His eyes look straight ahead and his lips quiver.

‘You’re not my type after all,’ Lise says. ‘I thought you were, but I was away out.’

‘What? Want a drink? Where’s Jenner?’

She gathers up the handles of her bags, picks up her book and looks at him and through him as if he were already a distant memory and leaves without a good-bye, indeed as if she had said good-bye to him long ago.

She brushes past a few people at the vestibule who look at her with the same casual curiosity with which others throughout the day have looked at her. They are mainly tourists; one exceptional sight among so many others does not deflect their attention for very long. Outside, she goes to the car park where she has left Carlo’s car, and does not find it.

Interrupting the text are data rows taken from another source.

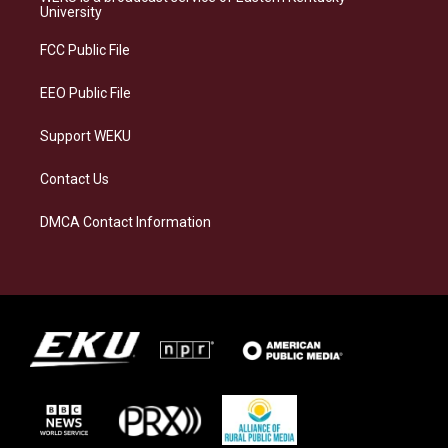
g
k
o
d
University
r
y
o
i
a
k
n
FCC Public File
m
EEO Public File
Support WEKU
Contact Us
DMCA Contact Information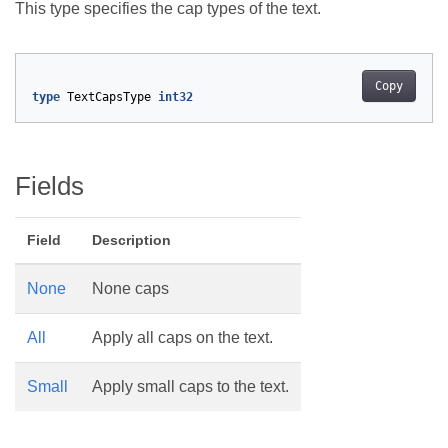
This type specifies the cap types of the text.
Copy
type
TextCapsType
int32
Fields
Field
Description
None
None caps
All
Apply all caps on the text.
Small
Apply small caps to the text.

She goes up to the doorman. ‘I’ve lost my car. A Fiat 125. Have you seen anyone drive off with a Fiat?’

‘Lady, there are twenty Fiats an hour come in and out of here.’

‘But I parked it over there less than an hour ago. A cream Fiat, a bit dirty, I’ve been travelling.’

The doorman sends a page-boy to find the parking attendant who presently comes along in a vexed mood since he has been called from conversation with a more profitable client. He owns to having seen a cream-coloured Fiat being driven away by a large fat man whom he had presumed to be the owner.

‘He must have had extra keys,’ says Lise.

‘Didn’t you see the lady drive in with it?’ the doorman says.

‘No, I didn’t. The royalty and the police were taking up all my time, you know that. Besides, the lady didn’t say anything to me, to look after her car.’

Lise says, opening her bag, ‘Well, I meant to give you a tip later. But I’ll give you one now.’ And she holds out to him the keys of Carlo’s car.

The doorman says, ‘Look, lady, we can’t take responsibility for your car. If you want to see the porter at the desk he can ring the police. Are you staying at the hotel?’

‘No,’ says Lise. ‘Get me a taxi.’

‘Have you got your licence?’ says the parking attendant.

‘Go away,’ Lise says. ‘You’re not my type.’ He looks explosive. Another of tomorrow’s witnesses.

The porter is meanwhile busy helping some newcomers out of a taxi. Lise calls out to the taxi-driver, who nods his agreement to take her on.

As soon as the passengers are out, Lise leaps into the taxi.

The parking attendant shouts, ‘Are you sure it was your own car, lady?’

She throws Carlo’s keys out of the window on to the gravel and directs the taxi to the Hotel Metropole with tears falling over her cheeks.